#### Task requirements:
Output, without alteration, the first line of the entries and each line after it, stopping with the line that contains "production has historically".

Start of Data for this task

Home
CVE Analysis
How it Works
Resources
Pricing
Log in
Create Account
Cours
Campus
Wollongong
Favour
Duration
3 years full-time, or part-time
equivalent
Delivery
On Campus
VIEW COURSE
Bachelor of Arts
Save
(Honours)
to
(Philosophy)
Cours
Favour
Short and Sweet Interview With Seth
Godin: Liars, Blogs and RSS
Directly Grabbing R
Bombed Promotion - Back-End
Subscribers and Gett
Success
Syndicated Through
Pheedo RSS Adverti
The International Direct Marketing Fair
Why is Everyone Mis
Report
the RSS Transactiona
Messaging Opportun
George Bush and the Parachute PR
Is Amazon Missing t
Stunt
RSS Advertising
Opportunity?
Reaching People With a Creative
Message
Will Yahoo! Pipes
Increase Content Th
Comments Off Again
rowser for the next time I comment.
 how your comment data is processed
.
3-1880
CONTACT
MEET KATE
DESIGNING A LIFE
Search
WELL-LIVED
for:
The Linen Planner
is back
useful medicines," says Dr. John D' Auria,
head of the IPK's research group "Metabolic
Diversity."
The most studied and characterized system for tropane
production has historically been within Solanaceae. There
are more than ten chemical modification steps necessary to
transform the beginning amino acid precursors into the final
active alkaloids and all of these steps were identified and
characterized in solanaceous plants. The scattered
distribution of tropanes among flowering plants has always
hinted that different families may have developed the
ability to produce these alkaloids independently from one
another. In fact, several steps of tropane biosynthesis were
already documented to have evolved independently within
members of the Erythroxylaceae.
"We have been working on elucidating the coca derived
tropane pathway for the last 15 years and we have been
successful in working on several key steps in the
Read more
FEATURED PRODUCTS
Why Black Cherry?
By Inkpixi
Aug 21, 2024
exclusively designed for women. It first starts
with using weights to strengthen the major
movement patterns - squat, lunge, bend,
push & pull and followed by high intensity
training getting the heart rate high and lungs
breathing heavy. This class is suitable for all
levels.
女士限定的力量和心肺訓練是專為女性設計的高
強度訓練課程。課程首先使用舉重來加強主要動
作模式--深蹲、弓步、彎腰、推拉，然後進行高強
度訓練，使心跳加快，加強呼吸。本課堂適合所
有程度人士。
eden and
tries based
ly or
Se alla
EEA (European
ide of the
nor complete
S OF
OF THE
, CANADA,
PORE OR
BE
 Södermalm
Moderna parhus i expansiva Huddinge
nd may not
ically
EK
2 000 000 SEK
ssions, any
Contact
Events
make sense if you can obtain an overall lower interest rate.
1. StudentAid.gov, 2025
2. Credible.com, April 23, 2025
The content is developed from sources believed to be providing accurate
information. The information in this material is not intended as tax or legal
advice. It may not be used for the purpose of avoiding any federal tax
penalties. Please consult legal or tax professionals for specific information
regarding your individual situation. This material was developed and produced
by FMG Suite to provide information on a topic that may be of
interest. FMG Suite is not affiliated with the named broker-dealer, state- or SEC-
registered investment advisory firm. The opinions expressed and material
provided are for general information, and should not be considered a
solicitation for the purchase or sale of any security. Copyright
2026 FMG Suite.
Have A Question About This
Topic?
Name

End of Data for this task

#### Response below:
Home
CVE Analysis
How it Works
Resources
Pricing
Log in
Create Account
Cours
Campus
Wollongong
Favour
Duration
3 years full-time, or part-time
equivalent
Delivery
On Campus
VIEW COURSE
Bachelor of Arts
Save
(Honours)
to
(Philosophy)
Cours
Favour
Short and Sweet Interview With Seth
Godin: Liars, Blogs and RSS
Directly Grabbing R
Bombed Promotion - Back-End
Subscribers and Gett
Success
Syndicated Through
Pheedo RSS Adverti
The International Direct Marketing Fair
Why is Everyone Mis
Report
the RSS Transactiona
Messaging Opportun
George Bush and the Parachute PR
Is Amazon Missing t
Stunt
RSS Advertising
Opportunity?
Reaching People With a Creative
Message
Will Yahoo! Pipes
Increase Content Th
Comments Off Again
rowser for the next time I comment.
 how your comment data is processed
.
3-1880
CONTACT
MEET KATE
DESIGNING A LIFE
Search
WELL-LIVED
for:
The Linen Planner
is back
useful medicines," says Dr. John D' Auria,
head of the IPK's research group "Metabolic
Diversity."
The most studied and characterized system for tropane
production has historically been within Solanaceae. There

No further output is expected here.